PMR: Whatever the rights and wrongs of this approach - I accept PeterS's analysis of most situations - it represents one of my fears - the increasing complexity of per-publisher offerings. Springer now has at least 3 models - Closed, OpenChoice and FreeOnlineAccess. Even for the expert it will be non-trivial to decide what can and cannot be done, what should and should not be done. If all the major closed publishers do this, each with a slightly different model where the licence matters, we have chaos. This type of licence proliferation makes it harder to work towards common agreements for access to data (it seems clear that the present one is a step away from Open Data).

I used to think instrument manufacturers were bad, bringing out a different data format with every new machine.  I still do. Now they have been joined by publishers.

What does USD 29 billion buy? and what's its value?

Like many others I'd like to thank the The Alliance for Taxpayer Access ...

... a coalition of patient, academic, research, and publishing organizations that supports open public access to the results of federally funded research. The Alliance was formed in 2004 to urge that peer-reviewed articles stemming from taxpayer-funded research become fully accessible and available online at no extra cost to the American public.

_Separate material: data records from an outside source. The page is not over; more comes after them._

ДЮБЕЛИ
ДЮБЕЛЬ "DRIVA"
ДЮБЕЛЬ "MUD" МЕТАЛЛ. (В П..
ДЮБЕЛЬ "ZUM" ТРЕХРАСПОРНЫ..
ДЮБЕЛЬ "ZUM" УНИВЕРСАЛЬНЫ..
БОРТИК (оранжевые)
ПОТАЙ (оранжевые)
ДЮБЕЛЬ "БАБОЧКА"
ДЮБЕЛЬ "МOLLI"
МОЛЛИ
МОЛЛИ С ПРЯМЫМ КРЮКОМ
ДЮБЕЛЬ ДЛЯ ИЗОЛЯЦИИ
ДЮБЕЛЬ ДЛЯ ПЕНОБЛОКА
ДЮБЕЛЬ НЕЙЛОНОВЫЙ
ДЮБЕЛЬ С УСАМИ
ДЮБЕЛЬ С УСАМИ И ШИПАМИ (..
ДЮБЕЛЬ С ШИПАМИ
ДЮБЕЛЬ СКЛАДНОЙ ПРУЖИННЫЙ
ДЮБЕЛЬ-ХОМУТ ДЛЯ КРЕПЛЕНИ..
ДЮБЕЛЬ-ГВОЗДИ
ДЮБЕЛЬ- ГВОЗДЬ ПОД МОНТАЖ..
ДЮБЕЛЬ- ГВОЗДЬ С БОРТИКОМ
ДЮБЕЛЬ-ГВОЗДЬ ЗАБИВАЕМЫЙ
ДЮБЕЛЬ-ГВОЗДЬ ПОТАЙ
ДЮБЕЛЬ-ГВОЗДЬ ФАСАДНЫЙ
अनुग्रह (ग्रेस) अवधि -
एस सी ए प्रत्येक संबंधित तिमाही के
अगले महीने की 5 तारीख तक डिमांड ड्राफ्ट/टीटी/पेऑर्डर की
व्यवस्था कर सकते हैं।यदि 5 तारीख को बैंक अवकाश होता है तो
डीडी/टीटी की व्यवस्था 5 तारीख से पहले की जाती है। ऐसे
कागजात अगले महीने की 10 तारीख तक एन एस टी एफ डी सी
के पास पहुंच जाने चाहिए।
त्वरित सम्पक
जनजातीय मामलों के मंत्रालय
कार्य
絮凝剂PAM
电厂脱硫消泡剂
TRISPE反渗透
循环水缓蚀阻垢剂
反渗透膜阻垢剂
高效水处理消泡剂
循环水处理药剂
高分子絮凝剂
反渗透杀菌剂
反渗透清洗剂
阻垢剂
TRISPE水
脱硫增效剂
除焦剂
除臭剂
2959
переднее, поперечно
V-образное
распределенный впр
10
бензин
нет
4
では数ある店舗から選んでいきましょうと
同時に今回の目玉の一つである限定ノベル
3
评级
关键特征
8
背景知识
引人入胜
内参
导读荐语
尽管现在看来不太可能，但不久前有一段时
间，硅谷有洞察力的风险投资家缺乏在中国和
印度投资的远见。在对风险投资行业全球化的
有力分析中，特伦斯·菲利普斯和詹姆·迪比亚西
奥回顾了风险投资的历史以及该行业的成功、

Details on the ATA may be found at

for its campaigning for the NIH bill. From the ATA site:

The provision directs the NIH to change its existing Public Access Policy, implemented as a voluntary measure in 2005, so that participation is required for agency-funded investigators. Researchers will now be required to deposit electronic copies of their peer-reviewed manuscripts into the National Library of Medicine’s online archive, PubMed Central. Full texts of the articles will be publicly available and searchable online in PubMed Central no later than 12 months after publication in a journal.

"Facilitated access to new knowledge is key to the rapid advancement of science," said Harold Varmus, president of the Memorial Sloan-Kettering Cancer Center and Nobel Prize Winner. "The tremendous benefits of broad, unfettered access to information are already clear from the Human Genome Project, which has made its DNA sequences immediately and freely available to all via the Internet. Providing widespread access, even with a one-year delay, to the full text of research articles supported by funds from all institutes at the NIH will increase those benefits dramatically."

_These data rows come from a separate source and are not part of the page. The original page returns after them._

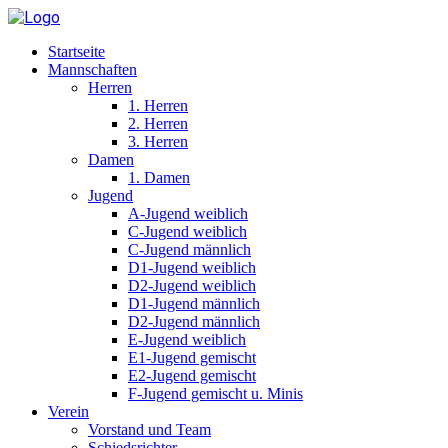
Startseite
Mannschaften
Herren
1. Herren
2. Herren
3. Herren
Damen
1. Damen
Jugend
A-Jugend weiblich
C-Jugend weiblich
C-Jugend männlich
D1-Jugend weiblich
D2-Jugend weiblich
D1-Jugend männlich
D2-Jugend männlich
E-Jugend weiblich
E1-Jugend gemischt
E2-Jugend gemischt
F-Jugend gemischt u. Minis
Verein
Vorstand und Team
Schiedsrichter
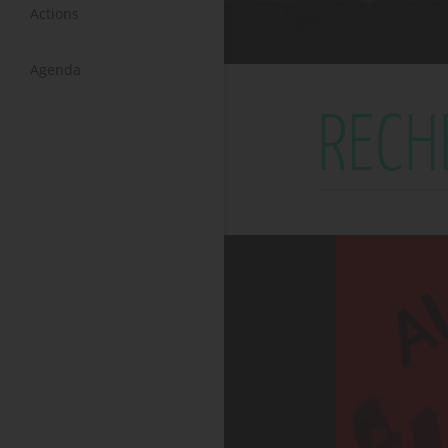
Actions
Agenda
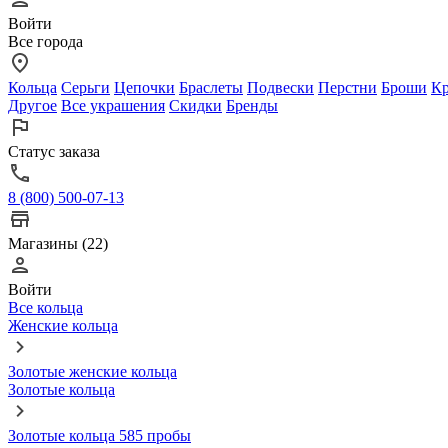
Войти
Все города
Кольца
Серьги
Цепочки
Браслеты
Подвески
Перстни
Броши
Кр
Другое
Все украшения
Скидки
Бренды
Статус заказа
8 (800) 500-07-13
Магазины (22)
Войти
Все кольца
Женские кольца
Золотые женские кольца
Золотые кольца
Золотые кольца 585 пробы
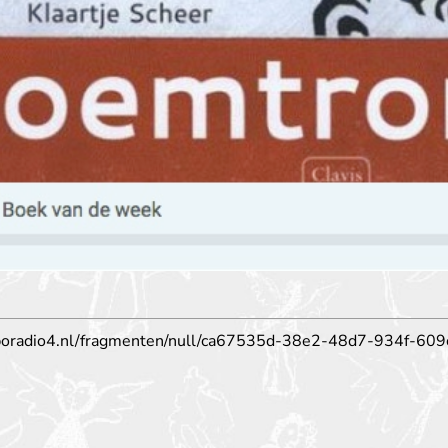
poradio4.nl/fragmenten/null/ca67535d-38e2-48d7-934f-60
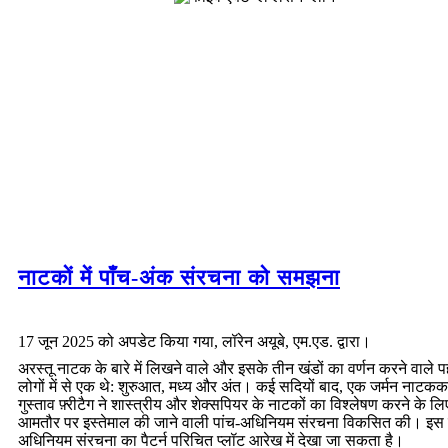
नाटकों में पाँच-अंक संरचना को समझना
17 जून 2025 को अपडेट किया गया, लॉरेन अयूबे, एम.एड. द्वारा।
अरस्तू नाटक के बारे में लिखने वाले और इसके तीन खंडों का वर्णन करने वाले प
लोगों में से एक थे: शुरुआत, मध्य और अंत। कई सदियों बाद, एक जर्मन नाटकक
गुस्ताव फ़्रीटैग ने शास्त्रीय और शेक्सपियर के नाटकों का विश्लेषण करने के 
आमतौर पर इस्तेमाल की जाने वाली पांच-अधिनियम संरचना विकसित की। इस 
अधिनियम संरचना का पैटर्न परिचित प्लॉट आरेख में देखा जा सकता है।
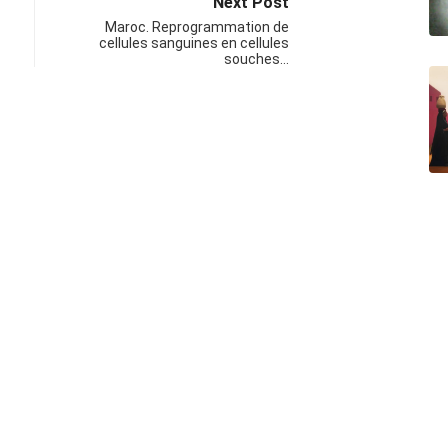
Next Post
Maroc. Reprogrammation de
cellules sanguines en cellules
souches…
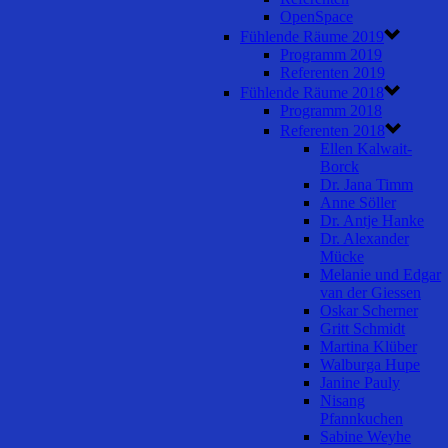
OpenSpace
Fühlende Räume 2019
Programm 2019
Referenten 2019
Fühlende Räume 2018
Programm 2018
Referenten 2018
Ellen Kalwait-
Borck
Dr. Jana Timm
Anne Söller
Dr. Antje Hanke
Dr. Alexander
Mücke
Melanie und Edgar
van der Giessen
Oskar Scherner
Gritt Schmidt
Martina Klüber
Walburga Hupe
Janine Pauly
Nisang
Pfannkuchen
Sabine Weyhe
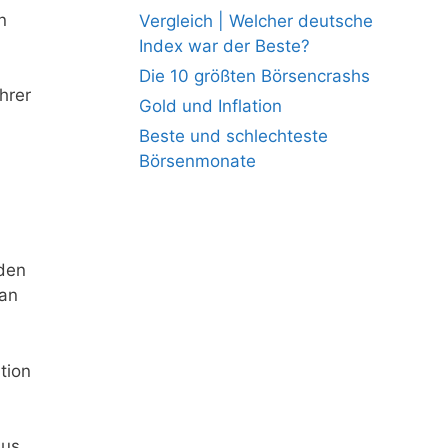
n
Vergleich | Welcher deutsche
Index war der Beste?
Die 10 größten Börsencrashs
hrer
Gold und Inflation
Beste und schlechteste
Börsenmonate
lden
man
tion
us.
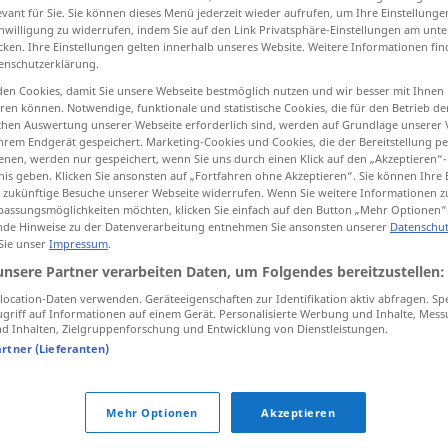
evant für Sie. Sie können dieses Menü jederzeit wieder aufrufen, um Ihre Einstellung
inwilligung zu widerrufen, indem Sie auf den Link Privatsphäre-Einstellungen am unt
cken. Ihre Einstellungen gelten innerhalb unseres Website. Weitere Informationen fin
enschutzerklärung.
tippen)
en Cookies, damit Sie unsere Webseite bestmöglich nutzen und wir besser mit Ihnen
en können. Notwendige, funktionale und statistische Cookies, die für den Betrieb d
ischen Auswertung unserer Webseite erforderlich sind, werden auf Grundlage unserer
hrem Endgerät gespeichert. Marketing-Cookies und Cookies, die der Bereitstellung per
nen, werden nur gespeichert, wenn Sie uns durch einen Klick auf den „Akzeptieren“-
nis geben. Klicken Sie ansonsten auf „Fortfahren ohne Akzeptieren“. Sie können Ihre 
ür zukünftige Besuche unserer Webseite widerrufen. Wenn Sie weitere Informationen 
assungsmöglichkeiten möchten, klicken Sie einfach auf den Button „Mehr Optionen“
verrichten
Arbeit, Aufgabe
de Hinweise zu der Datenverarbeitung entnehmen Sie ansonsten unserer
Datenschut
 Sie unser
Impressum
.
unsere Partner verarbeiten Daten, um Folgendes bereitzustellen:
verrichten
ocation-Daten verwenden. Geräteeigenschaften zur Identifikation aktiv abfragen. Sp
griff auf Informationen auf einem Gerät. Personalisierte Werbung und Inhalte, Mes
 Inhalten, Zielgruppenforschung und Entwicklung von Dienstleistungen.
verrichten
artner (Lieferanten)
n"
Mehr Optionen
Akzeptieren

PMR: Heather Joseph -one of the miain architects of the struggle - comments:

“Congress has just unlocked the taxpayers’ $29 billion investment in NIH,” said Heather Joseph, Executive Director of SPARC (the Scholarly Publishing and Academic Resources Coalition, a founding member of the ATA). “This policy will directly improve the sharing of scientific findings, the pace of medical advances, and the rate of return on benefits to the taxpayer."

PMR: Within the rejoicing we must be very careful not to overlook the need to publish research data in full. So, as HaroldV says, "the Human Genome Project [...]made its DNA sequences immediately and freely available to all via the Internet". This was the essential component. If only the fulltext of the papers are available the sequences could not have been used - we'd still be trying to hack PDFs for sequences.

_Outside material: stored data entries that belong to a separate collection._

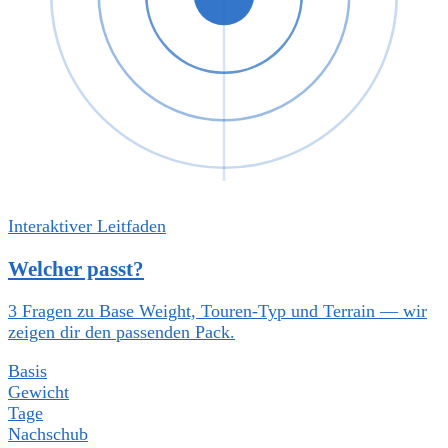
Interaktiver Leitfaden
Welcher passt?
3 Fragen zu Base Weight, Touren-Typ und Terrain — wir
zeigen dir den passenden Pack.
Basis
Gewicht
Tage
Nachschub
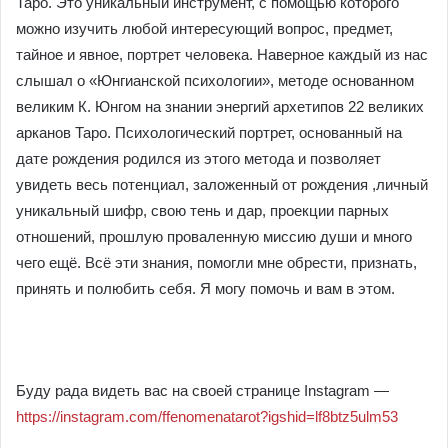
Таро. Это уникальный инструмент, с помощью которого
можно изучить любой интересующий вопрос, предмет,
тайное и явное, портрет человека. Наверное каждый из нас
слышал о «Юнгианской психологии», методе основанном
великим К. Юнгом на знании энергий архетипов 22 великих
арканов Таро. Психологический портрет, основанный на
дате рождения родился из этого метода и позволяет
увидеть весь потенциал, заложенный от рождения ,личный
уникальный шифр, свою тень и дар, проекции парных
отношений, прошлую проваленную миссию души и много
чего ещё. Всё эти знания, помогли мне обрести, признать,
принять и полюбить себя. Я могу помочь и вам в этом.
⠀
Буду рада видеть вас на своей странице Instagram —
https://instagram.com/ffenomenatarot?igshid=lf8btz5ulm53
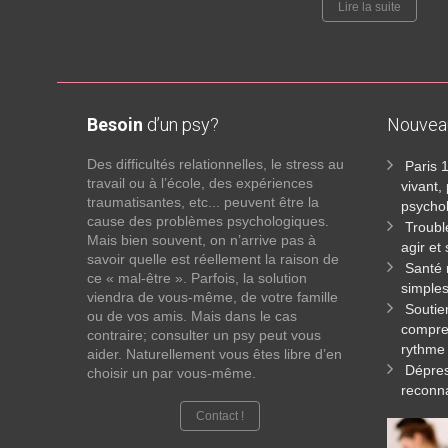
Lire la suite
Besoin
d’un psy?
Nouve
Des difficultés relationnelles, le stress au
Paris 
travail ou à l’école, des expériences
vivant,
traumatisantes, etc... peuvent être la
psycho
cause des problèmes psychologiques.
Troubl
Mais bien souvent, on n’arrive pas à
agir et
savoir quelle est réellement la raison de
Santé 
ce « mal-être ». Parfois, la solution
simples
viendra de vous-même, de votre famille
Soutie
ou de vos amis. Mais dans le cas
compren
contraire; consulter un psy peut vous
rythme
aider. Naturellement vous êtes libre d’en
Dépres
choisir un par vous-même.
reconna
Contact !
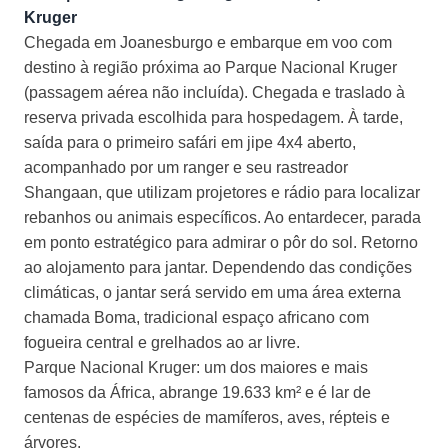
Kruger
Chegada em Joanesburgo e embarque em voo com
destino à região próxima ao Parque Nacional Kruger
(passagem aérea não incluída). Chegada e traslado à
reserva privada escolhida para hospedagem. À tarde,
saída para o primeiro safári em jipe 4x4 aberto,
acompanhado por um ranger e seu rastreador
Shangaan, que utilizam projetores e rádio para localizar
rebanhos ou animais específicos. Ao entardecer, parada
em ponto estratégico para admirar o pôr do sol. Retorno
ao alojamento para jantar. Dependendo das condições
climáticas, o jantar será servido em uma área externa
chamada Boma, tradicional espaço africano com
fogueira central e grelhados ao ar livre.
Parque Nacional Kruger: um dos maiores e mais
famosos da África, abrange 19.633 km² e é lar de
centenas de espécies de mamíferos, aves, répteis e
árvores.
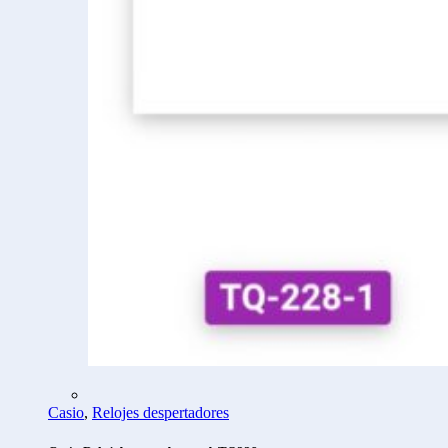
Casio
,
Relojes despertadores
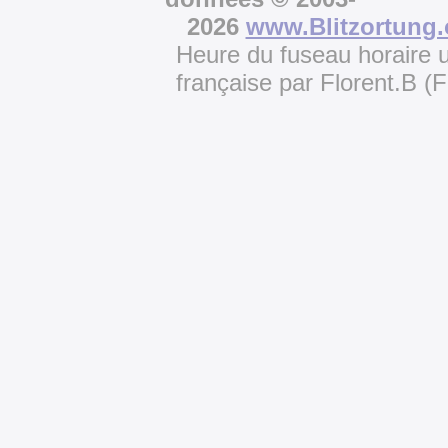
2026
www.Blitzortung.
Heure du fuseau horaire u
française par Florent.B 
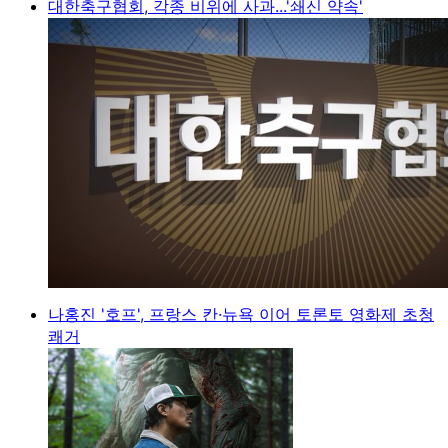
대한축구협회, 각종 비위에 사과...'쇄신 약속'
나홍진 '호프', 프랑스 칸·뉴욕 이어 토론토 영화제 초청
쾌거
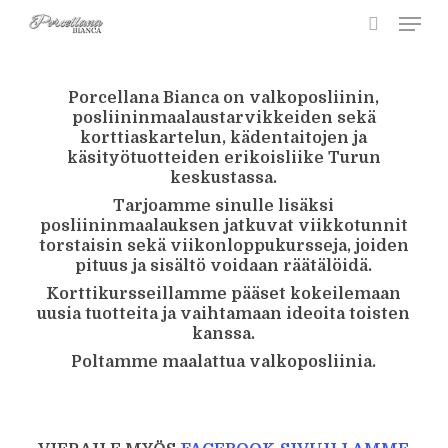
Skip
Men
to
searc
main
content
Porcellana Bianca on valkoposliinin,
posliininmaalaustarvikkeiden sekä
korttiaskartelun, kädentaitojen ja
käsityötuotteiden erikoisliike Turun
keskustassa.
Tarjoamme sinulle lisäksi
posliininmaalauksen jatkuvat viikkotunnit
torstaisin sekä viikonloppukursseja, joiden
pituus ja sisältö voidaan räätälöidä.
Korttikursseillamme pääset kokeilemaan
uusia tuotteita ja vaihtamaan ideoita toisten
kanssa.
Poltamme maalattua valkoposliinia.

So what is the 29 USD billion? I suspect that it's the cost of the research, not the market value of the fulltext PDFs (which is probably much less than $29B ). If the full data of this research were available I suspect its value would be much more than $29B.

So I have lots of questions and hope that PubMed, Heather and others can answer them

  • what does $29B represent?
  • will PubMed require the deposition of data (e.g. crystal structures, spectra, gels, etc.)
  • if not, will PubMed encourage deposition?
  • if not, will PubMed support deposition?
  • if not, what are we going to do about it?

So, while Cinderella_Open_Access may be going to the ball is Cinderella_Open_Data still sitting by the ashes hoping that she'll get a few leftovers from the party?